The longest bridge in New York State from 1955 until it was replaced in 2017 was the Governor Malcolm Wilson Tappan Zee Bridge, or the abbreviated Tappan Zee. I’ve crossed this bridge countless times, but don’t remember the occasion of the last time I crossed it. I do know that it was sometime in 2017, when I was working for a company out of Pearl River, New York. Yesterday they blew up a section of this bridge and let it splash down into the Hudson River. I happened to be about ten miles away from there when it came down, as I’m working for another company based in nearby Mahwah, New Jersey. The demolition didn’t take down the entire structure. There’s still a span that will be dismantled instead of blown up.
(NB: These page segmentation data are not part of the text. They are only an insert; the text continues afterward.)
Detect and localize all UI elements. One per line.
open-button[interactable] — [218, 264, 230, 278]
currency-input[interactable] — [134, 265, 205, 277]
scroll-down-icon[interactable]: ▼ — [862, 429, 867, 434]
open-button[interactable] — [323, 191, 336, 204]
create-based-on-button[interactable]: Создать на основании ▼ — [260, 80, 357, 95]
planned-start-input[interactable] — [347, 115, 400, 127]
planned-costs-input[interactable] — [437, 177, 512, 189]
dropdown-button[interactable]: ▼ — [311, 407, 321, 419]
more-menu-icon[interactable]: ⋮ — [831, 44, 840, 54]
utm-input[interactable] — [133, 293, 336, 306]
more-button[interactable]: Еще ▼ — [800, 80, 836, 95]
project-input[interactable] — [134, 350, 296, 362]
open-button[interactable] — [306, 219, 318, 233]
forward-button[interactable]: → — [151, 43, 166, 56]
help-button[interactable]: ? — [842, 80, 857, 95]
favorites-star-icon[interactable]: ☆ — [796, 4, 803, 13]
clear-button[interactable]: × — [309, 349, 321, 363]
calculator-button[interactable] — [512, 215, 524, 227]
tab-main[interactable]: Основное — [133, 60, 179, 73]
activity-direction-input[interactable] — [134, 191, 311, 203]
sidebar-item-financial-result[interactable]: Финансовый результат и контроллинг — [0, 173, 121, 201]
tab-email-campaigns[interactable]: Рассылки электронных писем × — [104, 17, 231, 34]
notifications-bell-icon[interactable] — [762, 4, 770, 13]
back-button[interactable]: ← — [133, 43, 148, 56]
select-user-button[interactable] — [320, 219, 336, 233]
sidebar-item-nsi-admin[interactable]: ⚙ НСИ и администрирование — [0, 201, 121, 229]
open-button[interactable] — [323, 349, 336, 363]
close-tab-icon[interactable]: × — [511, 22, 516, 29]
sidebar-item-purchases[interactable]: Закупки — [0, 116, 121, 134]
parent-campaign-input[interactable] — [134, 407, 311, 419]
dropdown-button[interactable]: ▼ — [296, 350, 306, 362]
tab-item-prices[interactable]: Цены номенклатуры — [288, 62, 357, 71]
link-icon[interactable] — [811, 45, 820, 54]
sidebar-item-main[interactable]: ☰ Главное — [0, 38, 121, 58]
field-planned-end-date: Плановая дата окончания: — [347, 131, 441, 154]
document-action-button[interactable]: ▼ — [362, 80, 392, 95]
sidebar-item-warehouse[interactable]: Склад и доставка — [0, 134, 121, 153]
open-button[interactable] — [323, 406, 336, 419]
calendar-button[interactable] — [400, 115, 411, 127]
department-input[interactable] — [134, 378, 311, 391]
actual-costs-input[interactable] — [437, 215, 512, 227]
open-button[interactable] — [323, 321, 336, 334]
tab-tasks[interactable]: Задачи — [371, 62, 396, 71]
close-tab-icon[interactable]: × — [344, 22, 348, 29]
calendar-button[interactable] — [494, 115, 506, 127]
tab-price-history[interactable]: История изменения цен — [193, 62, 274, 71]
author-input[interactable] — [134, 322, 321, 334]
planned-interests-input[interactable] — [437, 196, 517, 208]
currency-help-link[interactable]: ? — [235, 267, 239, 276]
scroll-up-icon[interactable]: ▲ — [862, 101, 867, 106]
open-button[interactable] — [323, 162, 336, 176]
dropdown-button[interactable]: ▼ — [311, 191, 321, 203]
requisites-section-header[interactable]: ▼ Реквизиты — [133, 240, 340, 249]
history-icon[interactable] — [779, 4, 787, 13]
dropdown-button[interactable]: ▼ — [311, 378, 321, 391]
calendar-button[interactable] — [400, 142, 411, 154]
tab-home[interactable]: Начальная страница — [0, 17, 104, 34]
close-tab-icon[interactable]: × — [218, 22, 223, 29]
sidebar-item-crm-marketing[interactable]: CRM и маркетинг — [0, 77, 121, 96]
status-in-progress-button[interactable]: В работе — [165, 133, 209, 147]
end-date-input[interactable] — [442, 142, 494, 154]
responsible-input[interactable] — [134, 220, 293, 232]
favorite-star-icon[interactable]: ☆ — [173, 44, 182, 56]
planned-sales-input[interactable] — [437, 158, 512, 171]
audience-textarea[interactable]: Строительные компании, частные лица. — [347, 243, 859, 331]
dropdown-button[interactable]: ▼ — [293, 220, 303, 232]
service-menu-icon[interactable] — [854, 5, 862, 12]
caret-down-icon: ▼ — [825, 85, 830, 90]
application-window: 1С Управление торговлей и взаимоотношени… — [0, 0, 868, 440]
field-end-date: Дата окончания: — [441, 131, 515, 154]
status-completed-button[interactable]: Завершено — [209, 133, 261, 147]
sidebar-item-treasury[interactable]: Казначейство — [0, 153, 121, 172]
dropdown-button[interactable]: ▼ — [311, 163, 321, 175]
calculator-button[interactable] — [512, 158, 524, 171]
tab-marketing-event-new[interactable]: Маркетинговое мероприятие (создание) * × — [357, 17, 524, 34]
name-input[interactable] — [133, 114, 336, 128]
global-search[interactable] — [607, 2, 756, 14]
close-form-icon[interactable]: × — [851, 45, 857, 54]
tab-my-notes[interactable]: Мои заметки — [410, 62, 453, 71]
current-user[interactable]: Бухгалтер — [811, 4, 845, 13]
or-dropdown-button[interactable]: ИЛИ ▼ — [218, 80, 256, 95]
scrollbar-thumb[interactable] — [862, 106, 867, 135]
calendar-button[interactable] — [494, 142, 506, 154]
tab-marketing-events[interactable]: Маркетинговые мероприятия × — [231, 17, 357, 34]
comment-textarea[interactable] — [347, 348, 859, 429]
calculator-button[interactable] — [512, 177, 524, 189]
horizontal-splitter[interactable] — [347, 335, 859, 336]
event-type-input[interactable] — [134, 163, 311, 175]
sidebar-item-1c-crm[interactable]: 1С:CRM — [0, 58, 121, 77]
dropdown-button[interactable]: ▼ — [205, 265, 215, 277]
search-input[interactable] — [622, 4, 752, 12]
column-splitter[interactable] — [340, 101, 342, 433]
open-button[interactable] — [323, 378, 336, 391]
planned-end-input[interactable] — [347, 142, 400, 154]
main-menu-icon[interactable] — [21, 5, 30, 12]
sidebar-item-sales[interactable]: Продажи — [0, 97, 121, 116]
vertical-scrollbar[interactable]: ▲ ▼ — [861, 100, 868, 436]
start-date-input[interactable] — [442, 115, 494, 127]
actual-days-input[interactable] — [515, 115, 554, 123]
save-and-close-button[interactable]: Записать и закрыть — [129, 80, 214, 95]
For me the Tappan Zee was the alternative to the George Washington Bridge further downstream for most of my travel from New England to points south. Mostly that meant New Jersey or Philadelphia, but sometimes it meant trips to Washington, DC or Florida. Crossing the Hudson is a key part of any travel West or South from New England, and the Tappan Zee was usually the less congested alternative to the GW. None of this means much really, but for me the trips across the Tappan Zee on my way to the Dad Vail Regatta were particularly meaningful. I was awestruck the first time I crossed this huge span of the Hudson River, seeing the red cliffs lining the opposite side. The GW gives you Manhattan views. The Tappan Zee gives you the mighty Hudson in all its glory.
The new bridge crosses right next to the location of the older bridge. It’s a fine thing, and I’m sure it was worth the $4 Billion they spent on it. Candidly it doesn’t have the same hold on me that the old bridge did. But I hope it lasts every bit as long as it’s predecessor.